Goal of the exercise: In the reply, include exactly the lines of the entries below from the first to the line with "Cookie-Einstellungen (90, 2377)", that line included.

►

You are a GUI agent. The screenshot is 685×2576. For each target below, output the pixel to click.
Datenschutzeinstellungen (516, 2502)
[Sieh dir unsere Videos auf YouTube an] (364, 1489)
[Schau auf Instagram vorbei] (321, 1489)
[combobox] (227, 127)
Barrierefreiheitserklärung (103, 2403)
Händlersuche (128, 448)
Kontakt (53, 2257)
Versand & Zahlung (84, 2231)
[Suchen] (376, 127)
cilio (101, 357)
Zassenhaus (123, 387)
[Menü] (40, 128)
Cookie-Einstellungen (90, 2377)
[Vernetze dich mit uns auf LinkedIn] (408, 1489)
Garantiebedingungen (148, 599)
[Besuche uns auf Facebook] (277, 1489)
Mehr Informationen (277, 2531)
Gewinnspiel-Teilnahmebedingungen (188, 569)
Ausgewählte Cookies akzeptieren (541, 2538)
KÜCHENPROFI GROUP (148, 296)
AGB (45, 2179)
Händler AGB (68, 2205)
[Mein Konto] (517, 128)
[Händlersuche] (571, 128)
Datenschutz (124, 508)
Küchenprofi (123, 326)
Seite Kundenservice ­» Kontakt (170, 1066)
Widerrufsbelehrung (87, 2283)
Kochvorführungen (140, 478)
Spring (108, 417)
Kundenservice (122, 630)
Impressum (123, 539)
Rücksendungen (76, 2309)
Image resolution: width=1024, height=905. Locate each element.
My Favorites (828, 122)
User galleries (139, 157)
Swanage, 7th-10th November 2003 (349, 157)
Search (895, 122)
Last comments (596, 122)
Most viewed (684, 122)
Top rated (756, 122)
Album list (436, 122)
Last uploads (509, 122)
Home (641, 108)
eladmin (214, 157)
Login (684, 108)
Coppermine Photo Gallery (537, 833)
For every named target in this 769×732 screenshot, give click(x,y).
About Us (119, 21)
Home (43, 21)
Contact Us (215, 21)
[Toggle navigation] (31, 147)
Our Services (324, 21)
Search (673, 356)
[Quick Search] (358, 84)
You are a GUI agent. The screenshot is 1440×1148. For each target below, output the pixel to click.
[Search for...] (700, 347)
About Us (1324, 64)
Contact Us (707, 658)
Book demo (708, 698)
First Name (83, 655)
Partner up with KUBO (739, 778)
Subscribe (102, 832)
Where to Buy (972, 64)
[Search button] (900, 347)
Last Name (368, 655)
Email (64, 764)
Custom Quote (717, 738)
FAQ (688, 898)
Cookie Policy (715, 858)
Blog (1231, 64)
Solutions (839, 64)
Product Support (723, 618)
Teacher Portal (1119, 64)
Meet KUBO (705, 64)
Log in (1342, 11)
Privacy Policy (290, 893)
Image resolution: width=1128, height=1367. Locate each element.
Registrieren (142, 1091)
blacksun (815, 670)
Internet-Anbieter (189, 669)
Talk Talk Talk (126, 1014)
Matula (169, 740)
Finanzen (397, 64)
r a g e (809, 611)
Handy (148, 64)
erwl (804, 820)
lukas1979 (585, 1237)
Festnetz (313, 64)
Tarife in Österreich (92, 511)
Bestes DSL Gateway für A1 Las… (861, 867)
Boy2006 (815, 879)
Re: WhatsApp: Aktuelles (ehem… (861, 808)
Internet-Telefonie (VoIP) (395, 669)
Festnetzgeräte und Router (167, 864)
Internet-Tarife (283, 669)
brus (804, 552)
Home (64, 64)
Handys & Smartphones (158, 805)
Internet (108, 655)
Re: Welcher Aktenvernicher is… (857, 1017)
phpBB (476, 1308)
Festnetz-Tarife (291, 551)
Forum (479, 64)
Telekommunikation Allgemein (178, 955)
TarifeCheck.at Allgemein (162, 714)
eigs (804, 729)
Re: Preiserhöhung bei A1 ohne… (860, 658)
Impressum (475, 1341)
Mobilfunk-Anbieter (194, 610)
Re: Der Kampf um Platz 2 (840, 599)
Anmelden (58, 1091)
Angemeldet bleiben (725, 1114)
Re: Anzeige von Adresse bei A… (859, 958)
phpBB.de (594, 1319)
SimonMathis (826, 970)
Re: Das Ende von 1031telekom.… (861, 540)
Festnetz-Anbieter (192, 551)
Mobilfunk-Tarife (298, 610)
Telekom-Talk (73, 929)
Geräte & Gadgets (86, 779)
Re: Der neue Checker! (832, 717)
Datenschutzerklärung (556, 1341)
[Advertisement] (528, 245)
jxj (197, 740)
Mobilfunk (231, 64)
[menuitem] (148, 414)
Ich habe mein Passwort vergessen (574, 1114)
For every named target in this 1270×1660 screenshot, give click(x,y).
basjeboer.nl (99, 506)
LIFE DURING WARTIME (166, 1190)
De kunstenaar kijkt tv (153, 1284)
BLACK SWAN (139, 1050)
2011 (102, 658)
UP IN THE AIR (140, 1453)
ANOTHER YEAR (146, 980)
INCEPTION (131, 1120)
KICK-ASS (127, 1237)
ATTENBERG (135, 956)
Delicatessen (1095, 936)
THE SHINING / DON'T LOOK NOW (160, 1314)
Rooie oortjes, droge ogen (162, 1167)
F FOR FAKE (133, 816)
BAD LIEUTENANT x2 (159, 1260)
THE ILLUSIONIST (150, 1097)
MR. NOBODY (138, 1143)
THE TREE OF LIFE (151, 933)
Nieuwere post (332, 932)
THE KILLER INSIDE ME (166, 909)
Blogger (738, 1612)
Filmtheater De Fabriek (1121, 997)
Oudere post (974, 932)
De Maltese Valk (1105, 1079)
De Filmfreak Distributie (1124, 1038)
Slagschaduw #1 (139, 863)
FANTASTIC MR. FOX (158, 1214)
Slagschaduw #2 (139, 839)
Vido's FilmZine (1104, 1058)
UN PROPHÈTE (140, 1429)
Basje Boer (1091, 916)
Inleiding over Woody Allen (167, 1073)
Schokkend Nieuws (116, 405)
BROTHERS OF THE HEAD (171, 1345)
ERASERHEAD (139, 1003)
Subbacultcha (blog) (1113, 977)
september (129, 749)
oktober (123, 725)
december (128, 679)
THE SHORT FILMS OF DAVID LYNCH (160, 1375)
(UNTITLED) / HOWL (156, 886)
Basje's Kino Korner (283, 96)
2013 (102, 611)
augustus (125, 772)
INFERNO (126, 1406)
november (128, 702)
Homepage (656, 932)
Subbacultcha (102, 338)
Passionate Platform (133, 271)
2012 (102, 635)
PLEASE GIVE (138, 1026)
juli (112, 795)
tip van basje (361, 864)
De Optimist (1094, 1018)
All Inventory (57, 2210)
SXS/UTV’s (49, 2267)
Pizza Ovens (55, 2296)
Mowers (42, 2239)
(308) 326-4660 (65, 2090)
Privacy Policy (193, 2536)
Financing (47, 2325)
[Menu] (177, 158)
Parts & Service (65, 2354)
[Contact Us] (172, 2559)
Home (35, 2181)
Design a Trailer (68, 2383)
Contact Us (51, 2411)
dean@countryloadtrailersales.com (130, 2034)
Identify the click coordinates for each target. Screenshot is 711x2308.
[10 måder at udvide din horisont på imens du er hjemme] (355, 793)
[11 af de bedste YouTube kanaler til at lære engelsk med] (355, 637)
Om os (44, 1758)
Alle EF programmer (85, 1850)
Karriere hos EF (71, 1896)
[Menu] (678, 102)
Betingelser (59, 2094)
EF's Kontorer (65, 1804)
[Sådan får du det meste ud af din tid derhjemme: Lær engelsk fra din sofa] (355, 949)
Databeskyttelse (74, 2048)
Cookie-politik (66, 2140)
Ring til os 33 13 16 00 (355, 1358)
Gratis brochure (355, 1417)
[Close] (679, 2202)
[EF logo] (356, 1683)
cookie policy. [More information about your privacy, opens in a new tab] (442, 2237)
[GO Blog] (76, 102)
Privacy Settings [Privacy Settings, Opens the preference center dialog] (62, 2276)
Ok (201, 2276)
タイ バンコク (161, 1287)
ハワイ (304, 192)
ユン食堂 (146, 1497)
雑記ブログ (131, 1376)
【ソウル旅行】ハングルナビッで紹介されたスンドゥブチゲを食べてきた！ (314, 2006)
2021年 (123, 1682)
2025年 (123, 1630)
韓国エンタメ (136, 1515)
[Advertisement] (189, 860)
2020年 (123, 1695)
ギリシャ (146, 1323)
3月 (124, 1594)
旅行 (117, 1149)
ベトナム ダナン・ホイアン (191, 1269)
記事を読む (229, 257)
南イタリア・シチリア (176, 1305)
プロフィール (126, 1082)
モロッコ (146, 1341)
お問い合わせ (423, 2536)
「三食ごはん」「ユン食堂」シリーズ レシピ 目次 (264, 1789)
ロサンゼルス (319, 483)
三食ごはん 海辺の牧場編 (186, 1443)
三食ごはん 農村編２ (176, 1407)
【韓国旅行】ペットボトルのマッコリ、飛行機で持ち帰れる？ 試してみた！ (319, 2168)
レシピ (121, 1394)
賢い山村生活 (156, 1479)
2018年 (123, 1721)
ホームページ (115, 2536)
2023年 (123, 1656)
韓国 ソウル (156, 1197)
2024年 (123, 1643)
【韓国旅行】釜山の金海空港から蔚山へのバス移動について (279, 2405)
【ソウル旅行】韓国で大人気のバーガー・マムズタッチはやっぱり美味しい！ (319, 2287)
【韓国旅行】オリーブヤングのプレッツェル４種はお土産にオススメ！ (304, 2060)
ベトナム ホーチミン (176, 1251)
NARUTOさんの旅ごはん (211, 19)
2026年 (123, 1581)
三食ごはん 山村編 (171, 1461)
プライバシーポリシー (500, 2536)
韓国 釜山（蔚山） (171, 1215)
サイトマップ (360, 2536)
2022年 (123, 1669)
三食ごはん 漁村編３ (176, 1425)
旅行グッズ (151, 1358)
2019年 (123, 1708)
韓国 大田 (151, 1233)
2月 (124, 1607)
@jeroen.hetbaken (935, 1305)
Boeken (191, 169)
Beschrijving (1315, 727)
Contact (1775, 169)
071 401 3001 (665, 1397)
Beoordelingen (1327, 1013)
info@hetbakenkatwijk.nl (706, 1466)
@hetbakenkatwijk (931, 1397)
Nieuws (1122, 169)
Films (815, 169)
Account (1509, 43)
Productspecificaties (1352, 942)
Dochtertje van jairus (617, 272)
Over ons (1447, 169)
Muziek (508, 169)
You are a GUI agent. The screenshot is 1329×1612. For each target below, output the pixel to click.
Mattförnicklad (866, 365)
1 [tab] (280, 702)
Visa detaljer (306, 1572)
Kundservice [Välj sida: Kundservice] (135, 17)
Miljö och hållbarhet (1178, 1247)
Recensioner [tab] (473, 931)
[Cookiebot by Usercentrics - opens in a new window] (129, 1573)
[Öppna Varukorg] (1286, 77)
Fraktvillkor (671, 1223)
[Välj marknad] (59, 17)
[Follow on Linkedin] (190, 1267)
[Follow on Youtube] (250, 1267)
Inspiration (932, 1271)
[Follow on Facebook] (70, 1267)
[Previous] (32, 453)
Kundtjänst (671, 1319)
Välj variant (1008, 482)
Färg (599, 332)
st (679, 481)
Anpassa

◄

Answer:
You are a GUI agent. The screenshot is 685×2576. For each target below, output the pixel to click.
Datenschutzeinstellungen (516, 2502)
[Sieh dir unsere Videos auf YouTube an] (364, 1489)
[Schau auf Instagram vorbei] (321, 1489)
[combobox] (227, 127)
Barrierefreiheitserklärung (103, 2403)
Händlersuche (128, 448)
Kontakt (53, 2257)
Versand & Zahlung (84, 2231)
[Suchen] (376, 127)
cilio (101, 357)
Zassenhaus (123, 387)
[Menü] (40, 128)
Cookie-Einstellungen (90, 2377)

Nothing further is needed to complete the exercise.